UN ROBO EN EL MUSEO
Un día una detective llamada Melody estaba en la oficina hasta que una mujer entró, diciendo que le habían robado una momia egipcia del museo.
Melody le preguntó: -¿Cómo se llama?
-Yo me llamo Paula.
-¿A qué hora fue el robo?
-A la madrugada.
-¿Alguien vigilaba el museo?- pregunta Melody.
-Tres guardias vigilaban el museo. Uno de ellos, está a punto de jubilarse; el otro, acababa de ingresar y el tercero, se descompuso ese día y debió ser llevado al hospital.
Entonces Melody fue con Paula al museo para investigar. Cuando llegaron, la detective llama a cada uno de los guardias y les hace preguntas, pero ninguno era sospechoso. También, observó a las personas que entraban y salían del lugar sin encontrar una pista; hasta que decidió quedarse para ver si el ladrón robaba otra cosa.
Estaba haciendo su recorrida por el museo, cuando observa que uno de los guardias estaba hablando con una persona encapuchada. Intentó ver su cara pero fue imposible. Ella se puso a pensar: ¿Quién era esa persona?, ¿Qué hacía a esta hora?, entre otras.
Es por eso, que decide ir con el guardia y preguntarle:- ¿Quién era ese hombre con el que conversaba?
-Nadie.- dijo nervioso.
Por lo tanto, Melody empezó a investigar más sobre este
guardia. A las 3:50 hs, el guardia le dijo que iba al baño. La detective se quedó vigilando el museo. Pasó una hora y todavía el guardia no había vuelto. Ella estaba viendo el objeto más caro del mundo, por miedo a que lo roben.
En ese momento, aparece el ladrón para robar el collar de cristales. Melody lo vio pero se escapó en su auto. Antes que se fuera, ella había sacado una foto de la patente. Mientras miraba la foto que había sacado, llega la policía del baño.
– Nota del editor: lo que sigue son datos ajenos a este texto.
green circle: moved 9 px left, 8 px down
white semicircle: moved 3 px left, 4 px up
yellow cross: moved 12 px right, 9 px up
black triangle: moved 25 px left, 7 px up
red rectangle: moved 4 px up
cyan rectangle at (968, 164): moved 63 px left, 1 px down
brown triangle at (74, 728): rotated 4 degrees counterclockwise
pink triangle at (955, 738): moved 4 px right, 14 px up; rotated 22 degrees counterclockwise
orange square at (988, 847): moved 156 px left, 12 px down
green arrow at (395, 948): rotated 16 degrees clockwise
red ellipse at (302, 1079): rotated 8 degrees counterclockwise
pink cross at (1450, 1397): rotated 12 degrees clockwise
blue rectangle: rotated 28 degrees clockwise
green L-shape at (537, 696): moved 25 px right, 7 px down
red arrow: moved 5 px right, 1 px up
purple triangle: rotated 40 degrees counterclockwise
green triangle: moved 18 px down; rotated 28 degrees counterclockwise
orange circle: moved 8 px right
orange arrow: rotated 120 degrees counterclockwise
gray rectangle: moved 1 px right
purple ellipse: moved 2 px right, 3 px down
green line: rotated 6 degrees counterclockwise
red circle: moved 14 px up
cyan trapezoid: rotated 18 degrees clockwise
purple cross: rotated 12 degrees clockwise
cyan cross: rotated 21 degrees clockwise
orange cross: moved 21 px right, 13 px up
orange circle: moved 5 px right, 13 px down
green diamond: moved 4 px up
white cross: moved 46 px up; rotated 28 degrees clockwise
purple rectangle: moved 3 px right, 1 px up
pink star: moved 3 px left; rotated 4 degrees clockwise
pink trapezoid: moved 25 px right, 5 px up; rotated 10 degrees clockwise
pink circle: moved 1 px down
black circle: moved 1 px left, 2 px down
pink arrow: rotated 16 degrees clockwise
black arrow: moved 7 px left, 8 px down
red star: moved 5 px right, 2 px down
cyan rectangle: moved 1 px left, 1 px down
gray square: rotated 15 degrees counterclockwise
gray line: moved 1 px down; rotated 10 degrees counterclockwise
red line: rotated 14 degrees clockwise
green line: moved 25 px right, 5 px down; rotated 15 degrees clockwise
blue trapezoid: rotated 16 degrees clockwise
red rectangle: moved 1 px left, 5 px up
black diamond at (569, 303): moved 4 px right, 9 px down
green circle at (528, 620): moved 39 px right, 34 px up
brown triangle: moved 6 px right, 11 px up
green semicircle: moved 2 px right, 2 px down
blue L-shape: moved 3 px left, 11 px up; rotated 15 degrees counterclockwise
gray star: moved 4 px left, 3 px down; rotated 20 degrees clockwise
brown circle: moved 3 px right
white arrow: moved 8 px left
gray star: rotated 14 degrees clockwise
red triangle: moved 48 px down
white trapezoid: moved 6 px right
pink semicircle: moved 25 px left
Melody mira de forma pensativa al guardia. Este le dice: -Me voy. Tengo que hacer cosas.
-Bueno.
Entonces decide seguirlo. El guardia se dirige al lugar donde vive; ingresa al departamento y Melody también, sin que se dé cuenta. Ella se esconde dentro del armario. Por la cerradura de la puerta del armario, ve que él saca a la momia y al collar de diamantes.
Cuando el guardia se dirige al baño, Melody aprovecha y llama a la policía pidiendo refuerzos. Luego, agarra una caja y coloca el collar dentro. En ese momento, aparece el guardia y la policía.
-Él es el ladrón.- dice la detective.
Los policías lo apresaron y ayudaron a devolver lo que se robó al museo.